Figure 2.

Biochemical and ultrastructural evidence that annonacin increases tau protein levels and induces the somatic redistribution of tau. A, Western blot analysis of cultured striatal neurons, grown under control conditions or treated for 48 h with 75 nm annonacin. The AD2 antibody labeled a single band at ∼55 kDa on 7% acrylamide gels, compatible with the fetal isoform of tau. Annonacin treatment increased the levels of AD2⁺ tau relative to actin. Protein extracts were prepared in standard lysis buffer (−), buffer containing phosphatase inhibitors (PI) to prevent tau dephosphorylation, or incubated with alkaline phosphatase (AP) to dephosphorylate tau. Under our experimental conditions, changes in the phosphorylation of tau could not be detected with the AD2 antibody. B, Western blot analysis of cultured striatal neurons, grown under control conditions or treated for 48 h with 50 or 100 nm annonacin. Protein extracts were prepared in lysis buffer containing phosphatase inhibitors. Both the Tau5 antibody, recognizing tau protein independently of its phosphorylation state, and the AD2 antibody labeled a single band at ∼55 kDa, which was increased compared with control conditions after treatment with 100 nm but not 50 nm annonacin.

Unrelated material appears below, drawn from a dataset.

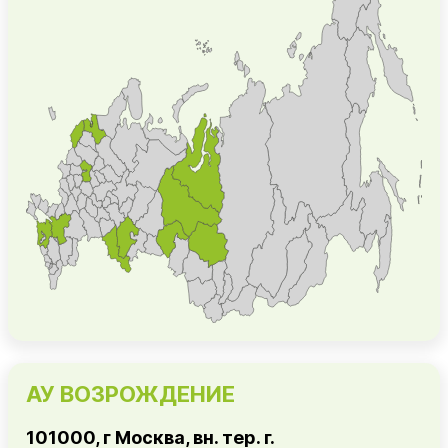
АУ ВОЗРОЖДЕНИЕ
101000, г Москва, вн. тер. г.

C, In a neuron under control conditions, immunogold labeling of tau by the AD2 antibody observed by electron microscopy shows abundant AD2 immunoreactivity (electron-dense black spots) in the axon (Ax) but not in the perinuclear cytoplasm (Cyt) or nucleus (Nuc; arrowhead, nucleolus). In a neuron treated with 50 nm annonacin for 48 h, AD2 immunoreactivity was sparse in the distal axon but very abundant in the perinuclear cytoplasm. As in controls, no AD2 immunoreactivity was observed in the nucleus (only in cytoplasmic invaginations into the nucleus). Immunolabeled fibrillary aggregates were not observed. Scale bar, 2 μm.